From this we can see that Kapacitor is able to communicate to Influx and even retrieves a list of subscriptions, however, from that point on kapacitor does not actually create the subscriptions.

Looking at the code path in Kapacitor I believe the show subscriptions call is coming from here: https://github.com/influxdata/kapacitor/blob/v1.5.2/services/influxdb/service.go#L883 however from that point the portions of code that perform subscription related operations do not offer much in the way of debug output - so short of adding a ton of logging and running a custom version Im at a lose of whats going on.

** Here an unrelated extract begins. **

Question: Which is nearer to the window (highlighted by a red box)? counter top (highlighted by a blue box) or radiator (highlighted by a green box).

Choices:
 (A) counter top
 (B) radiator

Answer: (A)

Might anyone have stumbled onto this?


#2

I went the route of peppering logging throughout the entire subscription code and ended up identifying why the subscriptions were not being created – the retention policies to which they were subscribing were not present within influx thus the subscriptions were not created.

All custom retention policies were not present (just the autogen) and are not sure how they got removed. The current working assumption is that something in the upgrade caused them to be deleted but we havent been able to validate that just yet.